Local governments, organizations, and residents may generate public art because they recognize its effectiveness in enhancing public space and enacting public planning and development goals. The work may take many forms, and be funded through various means, but in order for it to be effective there should be clear mechanisms in place to bring the project about, to navigate it through the permitting process, and to ensure that it is maintained during its lifetime — be it temporary or permanent. Planners can play a key role in helping to bring various departments together (such as Department of Public Works, Public Safety, Transportation, Parks, etc.), and can use their convening, facilitating, planning, and policy-making skills to build knowledge about public art best practices in order to ensure quality process and quality results for embedding art into public infrastructure and public space.

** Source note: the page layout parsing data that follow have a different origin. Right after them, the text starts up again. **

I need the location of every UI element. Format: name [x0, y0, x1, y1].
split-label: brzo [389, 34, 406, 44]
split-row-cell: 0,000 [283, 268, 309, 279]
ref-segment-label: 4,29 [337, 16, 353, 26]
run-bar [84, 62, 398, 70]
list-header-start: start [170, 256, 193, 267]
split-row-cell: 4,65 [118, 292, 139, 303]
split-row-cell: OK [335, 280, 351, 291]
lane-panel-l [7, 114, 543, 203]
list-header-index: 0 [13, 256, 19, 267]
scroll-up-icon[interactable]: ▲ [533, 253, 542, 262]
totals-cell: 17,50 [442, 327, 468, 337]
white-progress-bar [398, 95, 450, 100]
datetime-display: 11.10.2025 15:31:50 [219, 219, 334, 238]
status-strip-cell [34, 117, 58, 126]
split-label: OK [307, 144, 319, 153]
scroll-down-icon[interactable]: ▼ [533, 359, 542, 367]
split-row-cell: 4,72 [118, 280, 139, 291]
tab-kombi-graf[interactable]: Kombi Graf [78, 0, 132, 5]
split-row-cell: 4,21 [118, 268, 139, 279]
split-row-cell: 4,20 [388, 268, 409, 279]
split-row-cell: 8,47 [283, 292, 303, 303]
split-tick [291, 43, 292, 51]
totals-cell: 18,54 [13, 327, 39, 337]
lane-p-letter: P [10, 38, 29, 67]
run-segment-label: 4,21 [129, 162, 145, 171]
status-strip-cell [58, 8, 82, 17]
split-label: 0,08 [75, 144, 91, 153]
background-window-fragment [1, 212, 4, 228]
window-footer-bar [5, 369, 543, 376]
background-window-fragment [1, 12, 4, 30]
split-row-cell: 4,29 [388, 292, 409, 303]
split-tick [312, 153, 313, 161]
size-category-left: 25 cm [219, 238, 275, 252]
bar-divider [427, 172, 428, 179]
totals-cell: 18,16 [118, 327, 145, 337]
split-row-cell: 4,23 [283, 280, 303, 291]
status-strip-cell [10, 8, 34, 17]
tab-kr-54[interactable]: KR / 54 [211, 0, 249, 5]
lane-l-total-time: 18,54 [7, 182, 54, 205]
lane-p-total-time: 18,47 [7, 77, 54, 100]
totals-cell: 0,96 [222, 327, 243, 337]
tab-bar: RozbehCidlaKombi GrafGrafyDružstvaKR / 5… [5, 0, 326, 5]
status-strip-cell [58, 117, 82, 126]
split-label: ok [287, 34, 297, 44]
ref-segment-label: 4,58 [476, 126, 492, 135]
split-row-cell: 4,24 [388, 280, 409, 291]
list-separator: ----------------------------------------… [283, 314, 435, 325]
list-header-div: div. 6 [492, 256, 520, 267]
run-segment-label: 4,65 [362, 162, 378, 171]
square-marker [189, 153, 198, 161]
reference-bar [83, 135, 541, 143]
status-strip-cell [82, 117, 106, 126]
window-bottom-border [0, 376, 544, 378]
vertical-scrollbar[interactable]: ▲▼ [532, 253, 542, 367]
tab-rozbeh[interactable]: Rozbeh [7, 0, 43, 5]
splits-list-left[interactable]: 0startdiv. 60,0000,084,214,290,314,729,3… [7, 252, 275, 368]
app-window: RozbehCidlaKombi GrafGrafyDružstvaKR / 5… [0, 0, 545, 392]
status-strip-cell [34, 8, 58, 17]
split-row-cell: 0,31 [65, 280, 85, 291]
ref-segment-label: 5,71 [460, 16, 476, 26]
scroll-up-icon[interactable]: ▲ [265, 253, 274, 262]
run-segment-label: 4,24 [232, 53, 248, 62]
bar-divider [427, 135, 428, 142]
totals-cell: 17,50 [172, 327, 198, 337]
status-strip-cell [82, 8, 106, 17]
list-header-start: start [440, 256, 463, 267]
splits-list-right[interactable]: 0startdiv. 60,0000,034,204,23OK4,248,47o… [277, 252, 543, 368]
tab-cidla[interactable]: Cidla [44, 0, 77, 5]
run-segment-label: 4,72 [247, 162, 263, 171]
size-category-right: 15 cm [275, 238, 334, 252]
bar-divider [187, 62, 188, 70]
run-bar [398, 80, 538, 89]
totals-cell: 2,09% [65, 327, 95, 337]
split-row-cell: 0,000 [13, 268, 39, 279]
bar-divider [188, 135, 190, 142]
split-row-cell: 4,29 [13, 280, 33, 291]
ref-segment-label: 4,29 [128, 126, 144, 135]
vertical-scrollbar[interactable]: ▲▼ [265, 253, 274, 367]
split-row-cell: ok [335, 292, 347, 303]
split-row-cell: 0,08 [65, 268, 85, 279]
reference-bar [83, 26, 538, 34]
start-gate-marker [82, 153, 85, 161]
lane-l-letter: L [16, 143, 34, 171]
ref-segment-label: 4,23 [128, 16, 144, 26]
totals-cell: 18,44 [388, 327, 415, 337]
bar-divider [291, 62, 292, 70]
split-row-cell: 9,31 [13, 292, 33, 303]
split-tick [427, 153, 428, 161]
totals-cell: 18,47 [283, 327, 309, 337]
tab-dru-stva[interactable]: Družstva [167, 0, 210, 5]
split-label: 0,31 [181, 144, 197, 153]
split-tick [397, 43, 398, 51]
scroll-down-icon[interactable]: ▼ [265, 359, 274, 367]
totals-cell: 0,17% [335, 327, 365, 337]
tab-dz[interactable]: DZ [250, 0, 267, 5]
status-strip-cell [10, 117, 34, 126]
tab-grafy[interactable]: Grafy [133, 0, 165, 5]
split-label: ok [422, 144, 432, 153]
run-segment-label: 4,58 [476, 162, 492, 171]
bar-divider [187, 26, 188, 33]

National Endowment for the Arts (NEA) Exploring Our Town Projects Database

Browse the creative placemaking projects that have been funded through the NEA’s Our Town grant program. Browse by geography and by insights — process, setting, and type.

ArtPlace America Projects Database

Browse the projects that have been funded through the National Creative Placemaking Fund and the Community Development Investments Fund.

Creative Placemaking Report for the Mayors Institute on City Design

Ann Markusen’s influential report on creative placemaking includes a trove of case studies from different parts of the country.

Federal Reserve Bank of San Francisco Community Development Investment Review on Creative Placemaking

This journal looks at what creative placemaking does and how it does it and represents the perspectives of 16 organizations on the frontlines of this work, the funders and financiers supporting them, and the researchers and evaluators who are interpreting progress.

Springboard for the Arts’ Irrigate Toolkit

Irrigate was a 3-year creative placemaking initiative that trained artists as community organizers and leaders, facilitated partnerships between artists and businesses, and funded small scale arts projects. This toolkit provides step-by-step guidance in creating partnerships, connecting with local artists, training workshops and evaluation, as well as templates for budgets and timelines for projects at different scales. This toolkit is included in the US Department of Housing and Urban Development’s Resilient Cities Initiative.

The Scenic Route: Getting Started with Creative Placemaking and Transportation

The Transportation for America creative placemaking guide introduces the field of practice to transportation planners, public works agencies and local elected officials who are on the front lines of advancing transportation projects. The guide provides introductions to eight dimensions of a creative placemaking practice in transportation and each section is grounded in examples of projects in action.